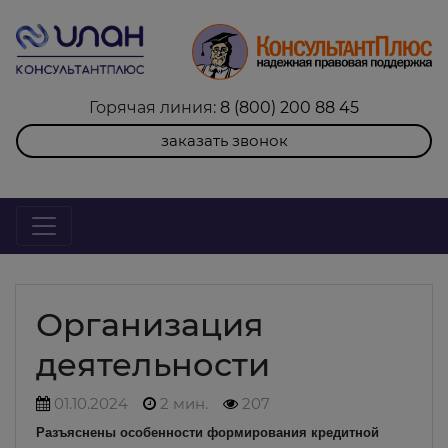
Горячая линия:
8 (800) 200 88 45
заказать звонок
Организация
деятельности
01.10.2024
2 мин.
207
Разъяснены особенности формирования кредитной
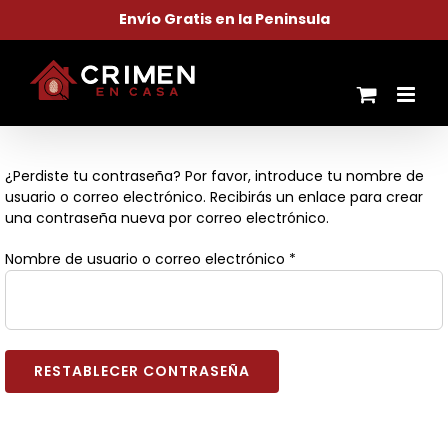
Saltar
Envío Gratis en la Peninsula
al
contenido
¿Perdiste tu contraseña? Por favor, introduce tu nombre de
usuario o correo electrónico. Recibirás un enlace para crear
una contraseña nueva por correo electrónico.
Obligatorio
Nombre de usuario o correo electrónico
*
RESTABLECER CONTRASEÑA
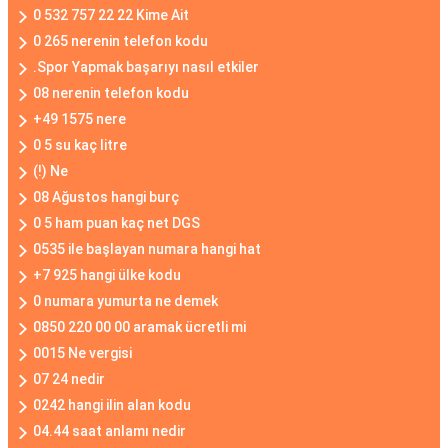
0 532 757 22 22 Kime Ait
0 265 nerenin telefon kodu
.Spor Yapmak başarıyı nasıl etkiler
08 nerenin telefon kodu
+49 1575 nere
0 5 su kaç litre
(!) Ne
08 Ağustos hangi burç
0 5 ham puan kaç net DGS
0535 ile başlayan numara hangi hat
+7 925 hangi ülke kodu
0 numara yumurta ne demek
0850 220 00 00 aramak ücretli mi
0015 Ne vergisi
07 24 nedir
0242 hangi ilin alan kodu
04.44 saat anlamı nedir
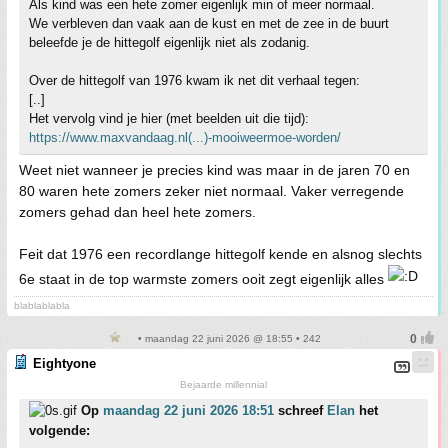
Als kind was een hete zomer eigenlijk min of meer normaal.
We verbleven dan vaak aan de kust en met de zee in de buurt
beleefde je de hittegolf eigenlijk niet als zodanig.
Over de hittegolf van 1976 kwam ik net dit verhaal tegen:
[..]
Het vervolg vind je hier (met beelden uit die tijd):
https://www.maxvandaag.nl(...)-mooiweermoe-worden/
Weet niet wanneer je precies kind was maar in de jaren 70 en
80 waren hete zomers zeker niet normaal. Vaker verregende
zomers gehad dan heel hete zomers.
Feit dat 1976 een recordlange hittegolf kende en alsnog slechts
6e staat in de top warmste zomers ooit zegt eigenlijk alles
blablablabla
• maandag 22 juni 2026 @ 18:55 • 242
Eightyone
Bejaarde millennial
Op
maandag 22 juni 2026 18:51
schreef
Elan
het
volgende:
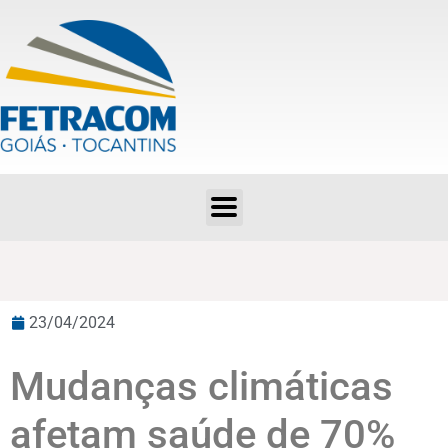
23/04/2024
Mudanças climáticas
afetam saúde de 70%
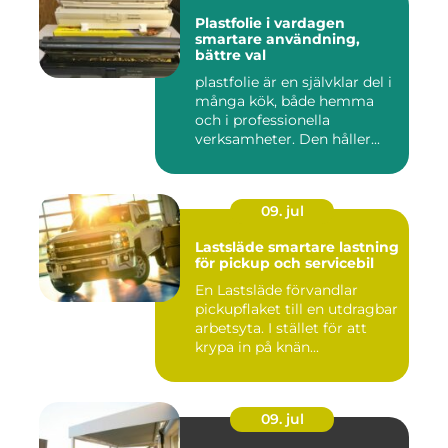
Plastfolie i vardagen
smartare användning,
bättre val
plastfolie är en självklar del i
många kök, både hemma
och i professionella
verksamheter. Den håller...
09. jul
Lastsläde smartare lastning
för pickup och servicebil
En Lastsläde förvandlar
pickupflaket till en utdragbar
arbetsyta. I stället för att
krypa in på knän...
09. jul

TASK DIRECTIONS: Each line from the first line of the entries through the line containing "0535 ile başlayan numara hangi hat" should be duplicated word for word, and nothing more; the pictures stay out.

ANSWER BELOW:
Горячая линия:
8 (800) 200 88 45
заказать звонок
Организация
деятельности
01.10.2024
2 мин.
207
Разъяснены особенности формирования кредитной
Saltar
Envío Gratis en la Peninsula
al
contenido
¿Perdiste tu contraseña? Por favor, introduce tu nombre de
usuario o correo electrónico. Recibirás un enlace para crear
una contraseña nueva por correo electrónico.
Obligatorio
Nombre de usuario o correo electrónico
*
RESTABLECER CONTRASEÑA
0 532 757 22 22 Kime Ait
0 265 nerenin telefon kodu
.Spor Yapmak başarıyı nasıl etkiler
08 nerenin telefon kodu
+49 1575 nere
0 5 su kaç litre
(!) Ne
08 Ağustos hangi burç
0 5 ham puan kaç net DGS
0535 ile başlayan numara hangi hat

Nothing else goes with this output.